Yeah....it was THAT good.
What did I love about it? Please, don't get me started. The fantastic character and set design, heartfelt performances, beautiful integration of traditional and CGI animation and, of course...a giant robot!
Did I forget anything? Oh yeah....SUPERMAN! This was the movie's biggest and most pleasant surprise for me, not only a cameo appearance of a Superman comic book (more on that in a minute) but the heroic ideal that Superman represented to the childlike Iron Giant throughout the story. I won't spoil the ending for those who haven't seen it yet (if not, what's wrong with you?), but Superman also plays a big part in the film's tear-jerking finale' as well.

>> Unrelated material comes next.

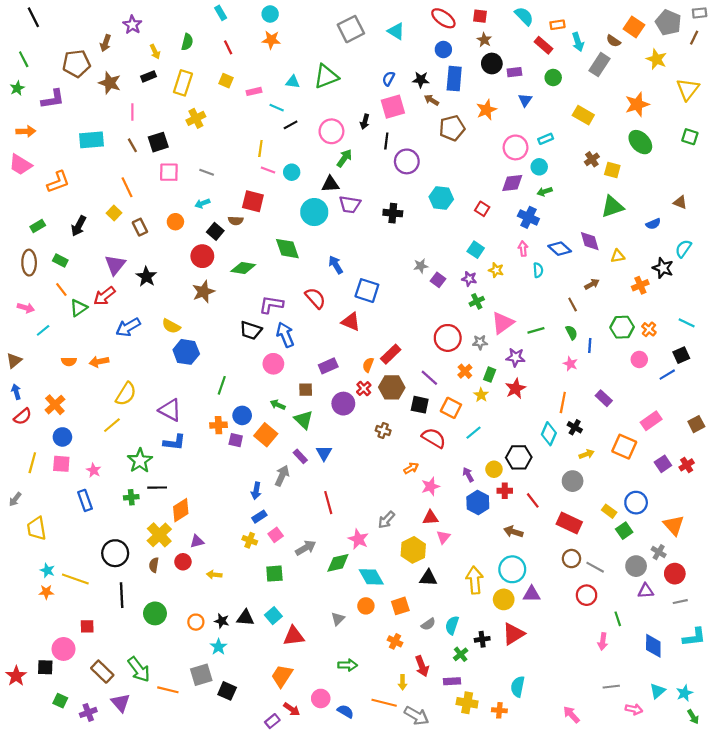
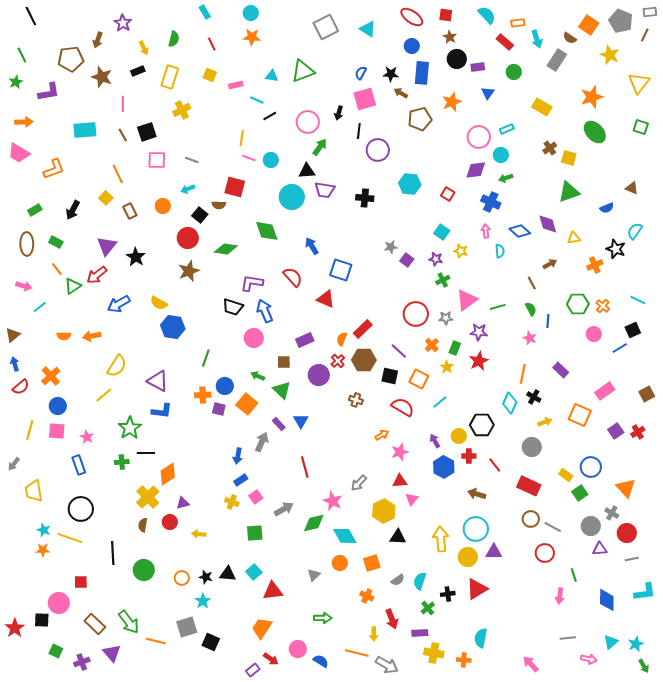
black circle: (115, 553) -> (81, 509), moved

Back to the "comic book scene". After befriending the Giant, young Hogarth hides him in an old barn near his home. Their first day together ends with Hogarth bringing a flashlight and a stack of comics into the barn, a stack which prominently featured an issue of Action Comics that looked so authentic, I wondered if it was based on a real cover.

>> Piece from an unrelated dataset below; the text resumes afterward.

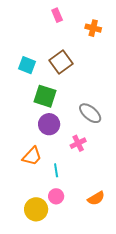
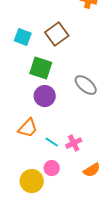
pink cross: (78, 143) -> (74, 143), moved
cyan line: (56, 170) -> (52, 142), turned -48

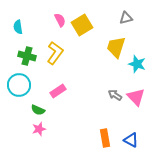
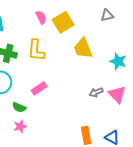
yellow trapezoid: (116, 47) -> (83, 48), moved, turned -40
yellow L-shape: (55, 53) -> (36, 50), turned 150
gray arrow: (115, 95) -> (96, 92), turned -56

Sure enough, after doing some research, I learned that it was indeed an authentic Action Comics cover....Action Comics #188, to be precise...published in 1954. Somebody on director Brad Bird's Iron Giant staff had obviously done their homework, if not Brad "Incredibles" Bird himself (who's no slouch in the superhero knowledge category).

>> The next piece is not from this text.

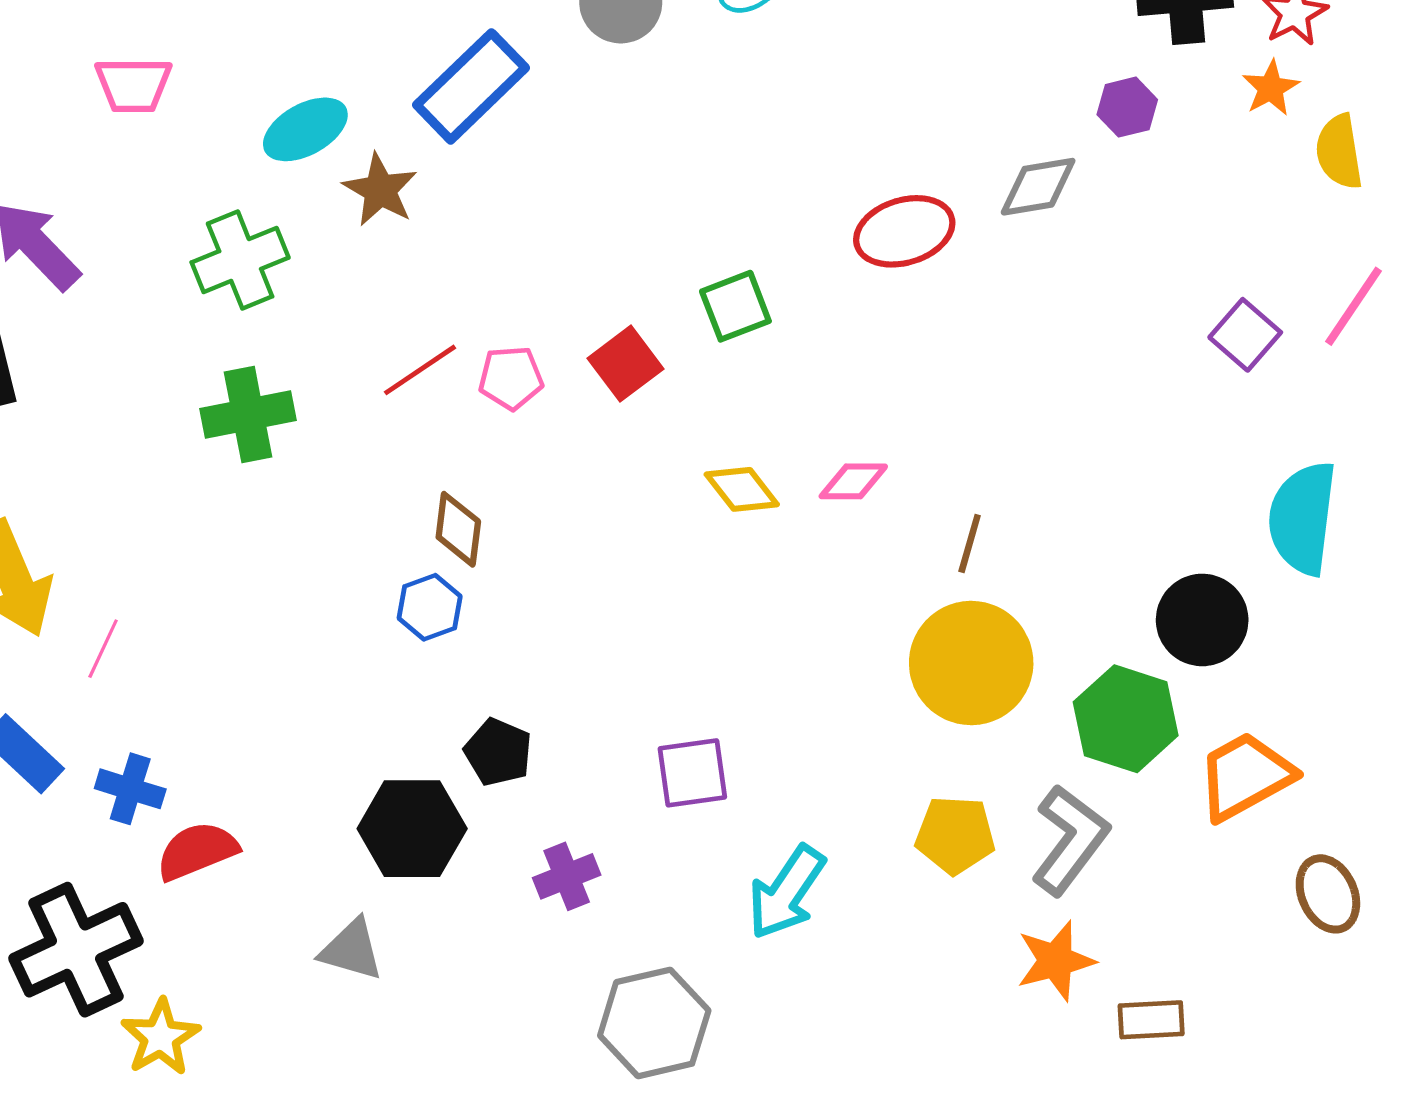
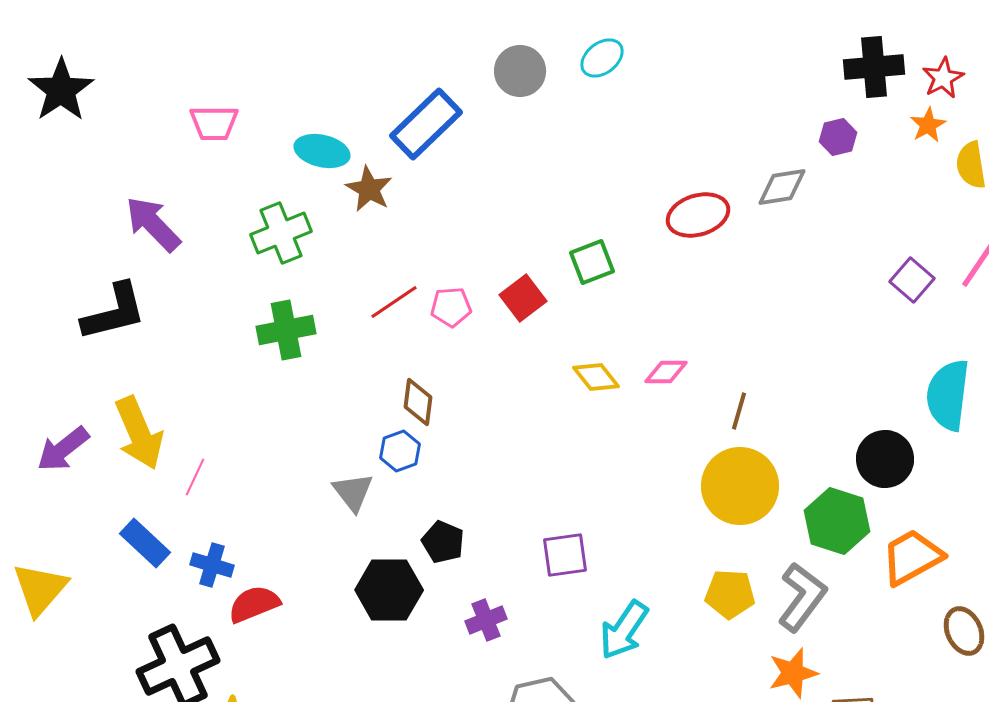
cyan ellipse: (305, 129) -> (322, 151), turned 42
gray triangle: (352, 950) -> (353, 492), moved, turned 36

Well, considering I was both a die-hard Superman AND an Iron Giant fan, you can probably guess what came next. Yup. I had to own Action Comics #188, and that's all there was to it. In the age of eBay, it should have been a snap, right? Well, as I found out, it's a little trickier tracking down Golden Age era comics, especially with high-profile characters like Superman. I wasn't willing to pay the king's ransom some dealers wanted (especially those ridiculous plastic-slabbed "collector" copies), so it was a matter of finding the best condition book for the money I was willing to spend.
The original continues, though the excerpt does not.